What is the Inspiring Women in STEMM grant?
Women are often under-represented in STEMM careers and women from remote, low-income areas, indigenous or minority communities often face additional barriers to achieving employment in STEMM fields.
However, a higher degree in STEMM can also be a springboard towards a rewarding career and an opportunity to give back to one’s community.
Many women overcome substantial barriers to undertake and complete their degree. These women are potential role models for the next generation of scientists in their home country/community. However, they often do not have the training and opportunity to effectively tell their STEMM Story.
This grant seeks to lift the profile of some of the incredible young female scientists in Tasmania and amplify their voice so they can inspire the current and next generation of women in STEMM. The inaugural 2019 grant was supported by funds from Emily and Andy Flies’s Vice Chancellor’s Award for Outstanding Community Engagement.
The inaugural ‘Inspiring Women in STEMM’ Grant in 2019 supported four winners to reach hundreds of girls in their communities. The 2019 grand winner, Mercy Ndalila, brought smoke detectors to a girl’s boarding school in Kenya, and fire safety materials to a primary school, to both safeguard students from fire and educate them about fire risks. Another 2019 winner, Gabriella Maria Paniagua Cabarrus, used the funds to buy supplies and new lab coats for a girl’s chemistry club in remote Guatemala. Then, through a virtual presentation, she guided them through a chemistry lab experiment, building their skills and curiosity about a career in science.
The 2020 grant
The 2020 grant will be supported by donations from the community. If you are able to contribute, please do so through our GoFundMe page.
Due to COVID travel restrictions, we cannot send women back to their community this year. Instead, the 2020 ‘Inspiring women in STEMM’ Grant will provide funds (up to $1000) for the selected applicant(s) to engage with youth through existing organisations (as previous winner Gabriella did in 2019) or to establish new events or organisations to support STEMM education in their community.
As part of the grant, the winner(s) will receive training to hone their ‘research story’ to maximise the impact of their presentations for girls in their community. Winners will also be invited to present at Science in the Pub’s special event for International Women’s day in March 2021.
How to apply?
Applicants must be currently undertaking a PhD by research in a STEMM (Science, Technology, Engineering, Maths or Medicine) field at the University of Tasmania. The application involves writing a short essay that addresses four questions (in <500 words):
a) Why are you doing a PhD in your chosen STEMM field?

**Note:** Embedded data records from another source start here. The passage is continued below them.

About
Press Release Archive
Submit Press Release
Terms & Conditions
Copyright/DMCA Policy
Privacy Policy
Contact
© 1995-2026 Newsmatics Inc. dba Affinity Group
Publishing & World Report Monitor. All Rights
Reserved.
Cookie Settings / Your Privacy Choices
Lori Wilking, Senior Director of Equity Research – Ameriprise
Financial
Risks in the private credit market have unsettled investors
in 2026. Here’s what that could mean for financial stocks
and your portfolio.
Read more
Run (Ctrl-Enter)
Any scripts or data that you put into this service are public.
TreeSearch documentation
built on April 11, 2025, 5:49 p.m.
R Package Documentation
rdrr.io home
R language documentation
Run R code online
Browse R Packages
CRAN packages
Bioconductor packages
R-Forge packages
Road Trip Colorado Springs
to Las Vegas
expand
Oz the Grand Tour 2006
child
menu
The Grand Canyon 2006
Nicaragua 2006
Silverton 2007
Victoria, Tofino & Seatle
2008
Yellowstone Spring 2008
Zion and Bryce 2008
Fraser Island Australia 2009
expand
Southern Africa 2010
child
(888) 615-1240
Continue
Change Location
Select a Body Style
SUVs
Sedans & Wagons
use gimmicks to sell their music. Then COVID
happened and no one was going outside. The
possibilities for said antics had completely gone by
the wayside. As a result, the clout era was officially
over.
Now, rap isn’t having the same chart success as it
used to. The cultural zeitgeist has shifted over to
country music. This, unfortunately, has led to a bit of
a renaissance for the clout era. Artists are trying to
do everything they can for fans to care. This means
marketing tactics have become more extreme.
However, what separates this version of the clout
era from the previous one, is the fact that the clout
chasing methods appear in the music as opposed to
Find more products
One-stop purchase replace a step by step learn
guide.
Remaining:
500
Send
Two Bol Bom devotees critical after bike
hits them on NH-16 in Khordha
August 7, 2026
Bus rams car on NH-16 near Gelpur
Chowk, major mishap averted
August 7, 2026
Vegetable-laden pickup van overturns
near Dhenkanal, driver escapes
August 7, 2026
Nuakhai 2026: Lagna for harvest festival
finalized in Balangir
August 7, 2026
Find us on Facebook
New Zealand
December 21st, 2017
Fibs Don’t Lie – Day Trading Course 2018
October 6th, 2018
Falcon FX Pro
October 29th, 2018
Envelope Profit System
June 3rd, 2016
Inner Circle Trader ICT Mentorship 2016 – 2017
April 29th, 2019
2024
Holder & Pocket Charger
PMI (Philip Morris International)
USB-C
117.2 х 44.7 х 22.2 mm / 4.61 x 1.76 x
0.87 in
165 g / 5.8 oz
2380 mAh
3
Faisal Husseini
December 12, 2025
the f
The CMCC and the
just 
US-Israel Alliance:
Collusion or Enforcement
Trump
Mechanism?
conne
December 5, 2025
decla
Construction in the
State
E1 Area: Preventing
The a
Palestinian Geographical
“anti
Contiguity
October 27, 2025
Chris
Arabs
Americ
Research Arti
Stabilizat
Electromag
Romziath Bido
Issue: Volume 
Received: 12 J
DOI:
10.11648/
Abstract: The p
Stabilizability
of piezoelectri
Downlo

b) What barriers have you faced in undertaking your PhD in STEMM and how have you overcome them? (e.g. are you a member of a disadvantaged group and how would you describe the barriers you have faced? Some recognised disadvantages include being from economically-disadvantaged locations, being part of a marginalised community, being the first person in your immediate family to undertake a tertiary degree, and being the sole or primary care-giver of dependent child or adult family members)
c) How would you use these funds to inspire the next generation of women in STEMM? (including an estimate of costs which is not included in the 500 word limit)
The top three applicants will be invited to present at Science in the Pub’s special event for International Women’s day in March 2021.
Applications are due by 11:59pm Sunday, November 29 and must be emailed to firstname.lastname@example.org
Recipients will be informed of the outcome in early December. Outreach activities should have occurred by early March 2021.